Audio: (menurut saya program ini lebih diperlukan saat ini dibanding masa lalu. Kenapa? Karena jumlah penduduk Indonesia bertambah 1,3 persen pertahunnya. Setiap tahun lahir 3,5 juta orang. 25 tahun lagi penduduk Indonesia mencapai 400 juta orang, dan mereka semua perlu makan beras jagung gula tebu dll. Kita tidak mungkin kalau tidak melakukan perluasan areal pertanian)

Sejauh ini, peminat transmigrasi masih tinggi, tapi justru pelaksanaan programnya yang terkendala. Begini alasan Direktur Perencanaan Teknis Pengembangan Masyarakat dan Kawasan Depnakertras, Prasetyoadi Warsono

Audio: (kalau dari peminat masih banyak. Data terakhir peminat mencapai 125 ribu Kepala Keluaraga yang sudah mendaftar kepada kita tapi mereka masuk waiting list. Nah ini karena masalah kemampuan pendanaan kita yang kecil untuk program transmigrasi. Untuk itu perlu dukungan politis seperti yang disampaikan pak Sis, bahwa program ini perlu digiatkan dibanding masa lalu. Untuk itu kita perlu trobosan…)

Terobosan yang dimaksud Prasetyo adalah program Transmigrasi Swakarsa Mandiri. Program ini dipopulerkan bekas Menteri Transmigrasi Siswono Judohusodo. Dana, tak lagi jadi kendala, karena ongkos sepenuhnya ditanggung tramigran. Pemerintah hanya perlu menyediakan lahan untuk tempat tinggal dan pertanian bagi para transmigran.

Audio: (Jadi kalau zaman orde baru, rata rata penduduk yang dipindahkan saban tahunnya bisa mencapai 150 ribu kepala keluarga sekarang kemampuan pemerintah makin kecil. Sehingga Yang bisa diberangkatkan saban tahunnya hanya 12.500 KK. Tapi dari tahun ke tahun kami akan memperbesar program transmigrasi swakarsa mandiri…)

Langkah lain adalah lewat program Kota Terpadu Mandiri, KTM, kerjasama pemerintah pusat dan daera. Mulai 2007 sampai 2009, rencananya akan dibangun 20 KTM, yaitu di Sumatera, Sulawesi, Kalimantan dan Papua.

Kembali Prasetyoadi Warsono

Audio: (Jadi diantara permukiman di desa tra nsmigrasi jadi kita bangun pusat pertumbuhan dengan fungsi perkotaan didalamnya. Jadi kita bangun kota kota kecil di tengah permukiman.
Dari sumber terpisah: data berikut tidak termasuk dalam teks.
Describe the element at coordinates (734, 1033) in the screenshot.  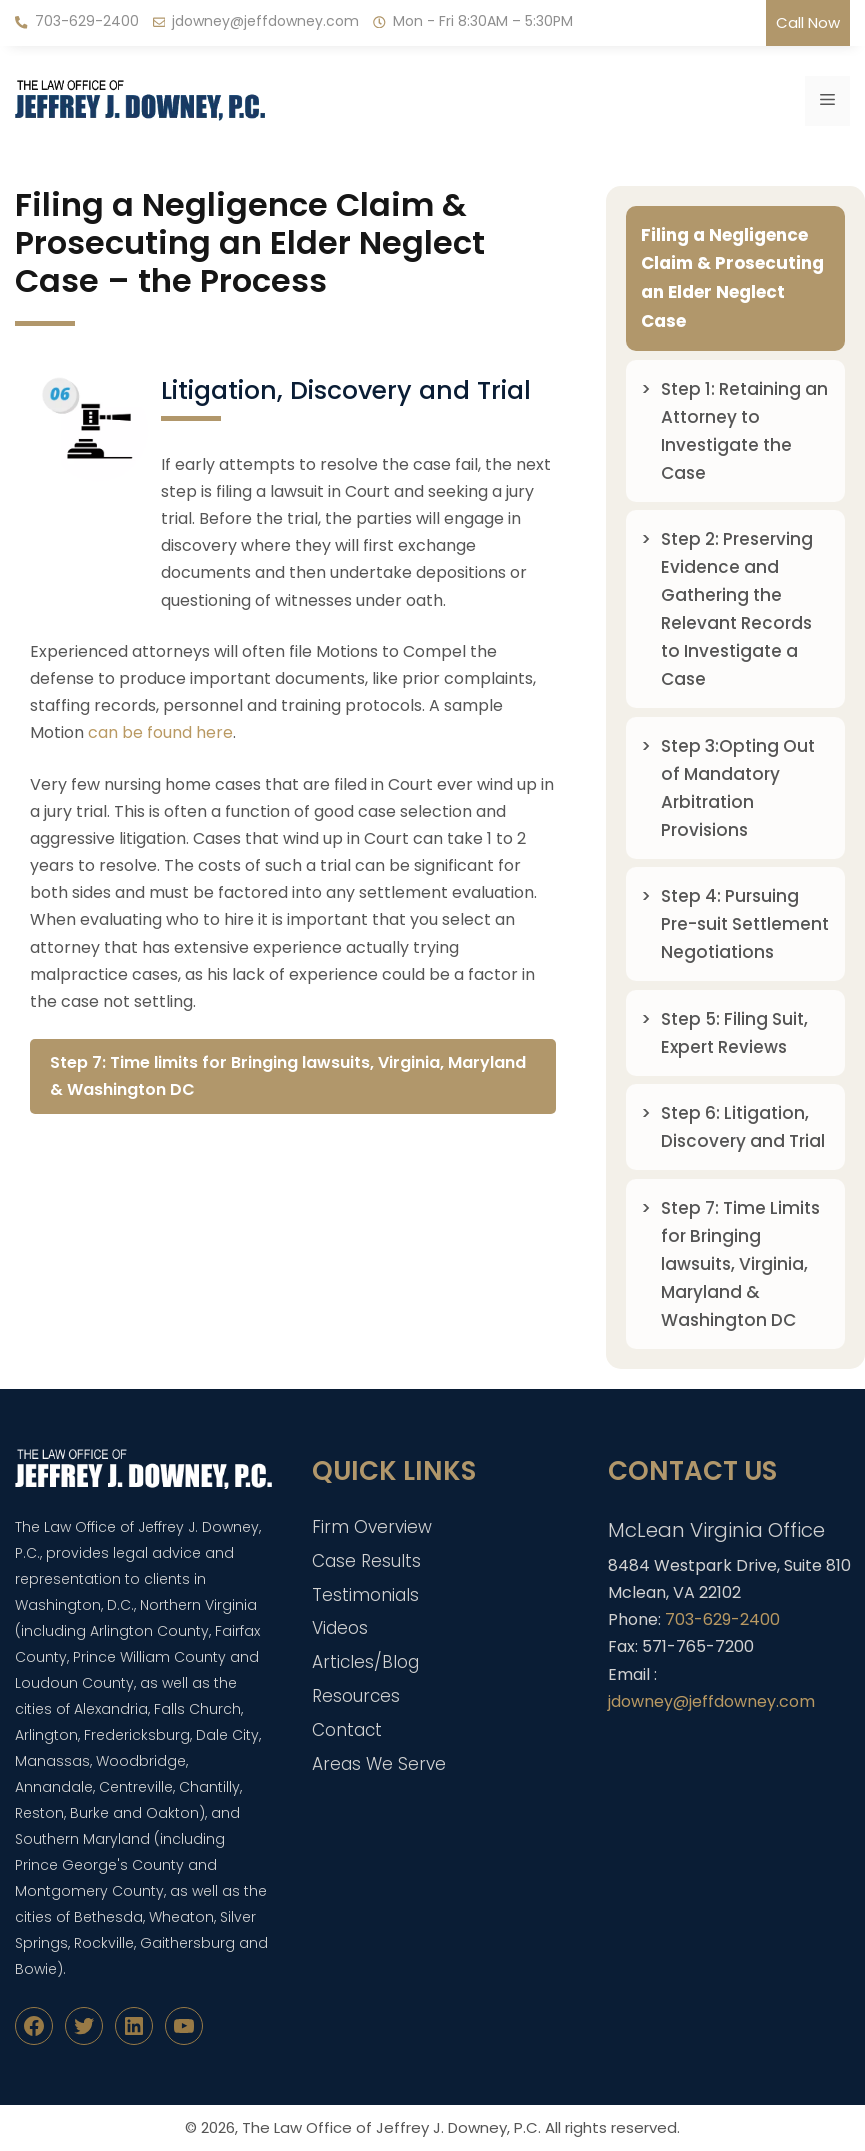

Sebetulnya sudah kami rancang permukiman transmigrasi nantinya menjadi pusat pertumbuhan..)

KTM sengaja dirancang untuk mendekatkan tempat pemasaran hasil pertanian dengan lokasi tempat tinggal.

Audio: (selama ini memasarkan hasil pertanian mereka berjuang sendiri, dan menuju ke kota atau kabupaten itu jaraknya cukup jauh dan infrasstrukturnya masih sangat minim. Nah untuk itu akan kita dekatkan ke lokasi pemasaran. Kita juga berikan nilai tambah dengan pengolahan hasil kerjasama dengan swasta. MIsalnya kita bangun pabrik padi di lokasi transmigran. Sehingga nilai tambah dapat mereka nikmati)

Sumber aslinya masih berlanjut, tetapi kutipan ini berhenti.